For a job that consists of numerous identical tasks, for example over a range of parameters or a set of input files, a SLURM Job Array is often a useful tool to simplify your submit script(s), improve your code’s versatility, and reduce load on the scheduler.

Consider, for example, the case where we need to process a (possibly very large) set of input files. We have a few options:

  1. Write a single script that loops through the input files and executes the processing code.
  2. Write a script that processes a single file and submit it once for each file – presumably with the filename accepted as a parameters
  3. Write a script that processes a single file and, with a few minor modifications, submit it to the scheduler as a job array.
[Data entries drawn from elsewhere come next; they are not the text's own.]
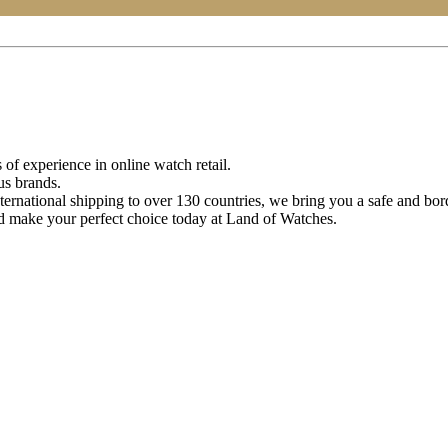
of experience in online watch retail.
us brands.
ternational shipping to over 130 countries, we bring you a safe and bo
d make your perfect choice today at Land of Watches.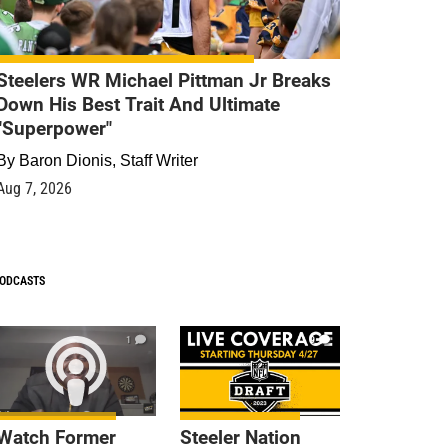
Steelers WR Michael Pittman Jr Breaks
Down His Best Trait And Ultimate
"Superpower"
By
Baron Dionis, Staff Writer
Aug 7, 2026
ODCASTS
1
9
Watch Former
Steeler Nation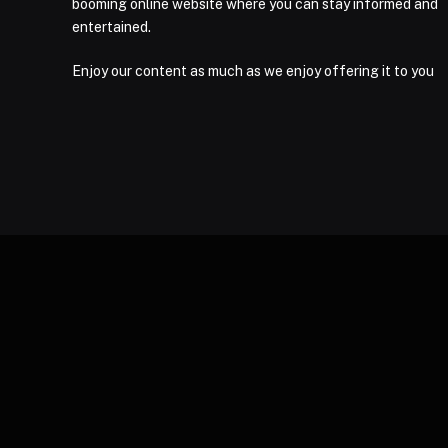
booming online website where you can stay informed and
entertained.
Enjoy our content as much as we enjoy offering it to you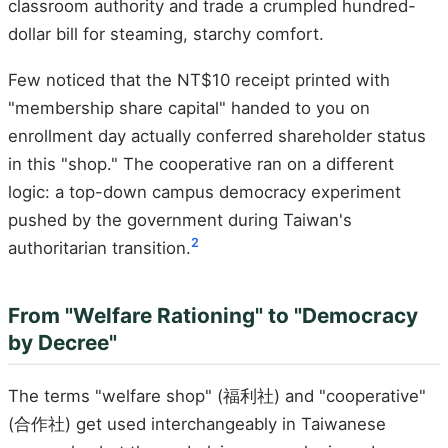
classroom authority and trade a crumpled hundred-
dollar bill for steaming, starchy comfort.
Few noticed that the NT$10 receipt printed with
"membership share capital" handed to you on
enrollment day actually conferred shareholder status
in this "shop." The cooperative ran on a different
logic: a top-down campus democracy experiment
pushed by the government during Taiwan's
2
authoritarian transition.
From "Welfare Rationing" to "Democracy
by Decree"
The terms "welfare shop" (福利社) and "cooperative"
(合作社) get used interchangeably in Taiwanese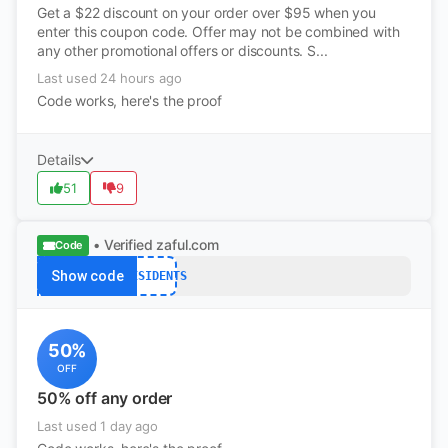
Get a $22 discount on your order over $95 when you
enter this coupon code. Offer may not be combined with
any other promotional offers or discounts. S...
Last used 24 hours ago
Code works, here's the proof
Details
51
9
• Verified
zaful.com
Code
Show code
PRESIDENTS
50%
OFF
50% off any order
Last used 1 day ago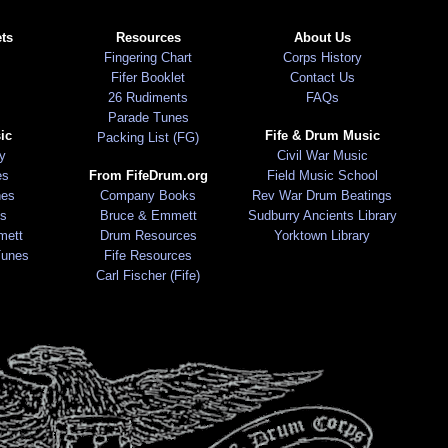
ts
Resources
About Us
Fingering Chart
Corps History
Fifer Booklet
Contact Us
26 Rudiments
FAQs
Parade Tunes
ic
Fife & Drum Music
Packing List (FG)
ry
Civil War Music
es
From FifeDrum.org
Field Music School
nes
Company Books
Rev War Drum Beatings
s
Bruce & Emmett
Sudburry Ancients Library
mett
Drum Resources
Yorktown Library
Tunes
Fife Resources
Carl Fischer (Fife)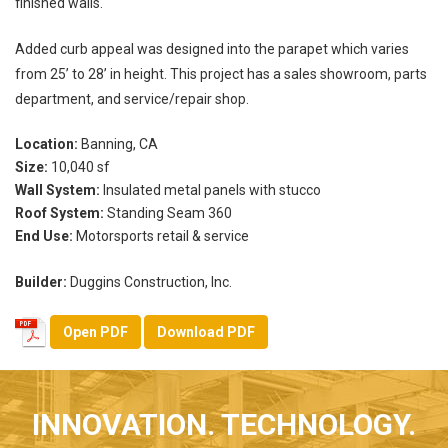
finished walls.
Added curb appeal was designed into the parapet which varies
from 25’ to 28’ in height. This project has a sales showroom, parts
department, and service/repair shop.
Location:
Banning, CA
Size:
10,040 sf
Wall System:
Insulated metal panels with stucco
Roof System:
Standing Seam 360
End Use:
Motorsports retail & service
Builder:
Duggins Construction, Inc.
Open PDF
Download PDF
INNOVATION. TECHNOLOGY.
The first option is quite direct, but can be difficult to parallelize. The principal problem with the second approach is that, for large numbers of jobs, it can put undue stress on the job scheduler.
By using a job array, the third option we can basically apply a single-file script to a large set of input files in a way that does not put undue stress on the job scheduler (and so will not make the sys-admin angry). This approach will also help you group and organize your workflow, since all of the sub-jobs will share the same base job_id, and it can be a good way to develop a script that works well for both a single- or large group of files.

Example 1

Setup

To set up our example, we generate some toy input data, using the following script:

#!/bin/bash
#
WORK_DIR="`pwd`/array_example_data"
N_FILES=20
INDEX_SKIP=2
K_MAX=$(( ${N_FILES} * ${INDEX_SKIP} ))
echo "** K_MAX: ${K_MAX}"
#
if [[ -d ${WORK_DIR} ]]; then rm -rf ${WORK_DIR}; fi
#
mkdir ${WORK_DIR}
for (( k=0; k< ${N_FILES}; k++ )); do
	K=$(( $k * ${INDEX_SKIP} ))
    echo "some data:\nk=$K\n" >  ${WORK_DIR}/toy_data_${K}.dat
done

This script simply creates a data directory array_example_data and populates it with some text files.

Batch Script and Array

We will then use this script, which we sae as array_batch.sh to “evaluate” the data:

#!/bin/bash
#
#SBATCH --ntasks=1
#SBATCH --partition=serc
#SBATCH --output=array_example_%j.out
#SBATCH --error=array_example_%j.err
#
##SLURM_ARRAY_TASK_ID=4

# default values:
F_PATH="array_example_data"
F_NAME="toy_data_0.dat"
F_PATH_NAME=${F_PATH}/${F_NAME}
COMPLETED_FILES_PATH="processed_files"
#
if [[ ! -d ${COMPLETED_FILES_PATH} ]]; then
	mkdir -p ${COMPLETED_FILES_PATH}
fi
#
# if a parameter is provided, assume it is the full pathname. NOTE: we'll overrride
#  this behavior shortly...
if [[ ! -z ${1} ]]; then
	F_PATH_NAME=$1
fi
#
# ... however, if we have an array index, redeine F_PATH_NAME, etc.
if [[ ! -z ${SLURM_ARRAY_TASK_ID} ]]; then
	if [[ ! -z ${1} ]]; then
		F_PATH=${1}
	fi
	#
	# now, how do we get the filename. The easiest thing to do is something like:
	#F_NAME="toy_data_${SLURM_ARRAY_TASK_ID}.DAT"
	#
	# the problem, of course, is that we need to have full control of the filenames.
	# Let's do something like this instead:
	fls=( ./${F_PATH}/*.dat )
	F_NAME=${fls[${SLURM_ARRAY_TASK_ID}]}
	#
	F_PATH_NAME=${F_PATH}/${F_NAME}
	
fi

# The action:
# In this case, not much. We'll just shout out the host name and cat the contents
#  of the file.
echo "Hosthame: `hostname`"
echo "CPU codename: \n`cpu_codename`"
#
echo "File: ${F_PATH_NAME}\n"
cat ${F_PATH_NAME}
mv ${F_PATH_NAME} ${COMPLETED_FILES_PATH}/

Note that the SLURM directives in the header of this file are perhaps better suited for a single run, against one input file. We run this as an array by 1) providing an --array directive and 2) modifying the --output and --error directives slightly. We submit the job like:

sbatch --array=0-19 --output=job_array_example_%A_%a.out --error=job_array_example_%A_%a.err array_batch.sh

Note that %A, %a will output the parent jobID and array index, respectively. Submitted this way, SLURM will generate 20 individual jobs; for each job a unique index value – in this case [0..19] will be assigned to the SLURM_ARRAY_TASK_ID environment variable. This variable can be used a number of ways. As discussed in the script comments, it can be used to define the input path name, or as we have done in this example, it can be used to select the k-th file in the directory. It can also be used to select a set of user defined input parameters, for example from a JSON file, or it can be used simply as an input parameter itself.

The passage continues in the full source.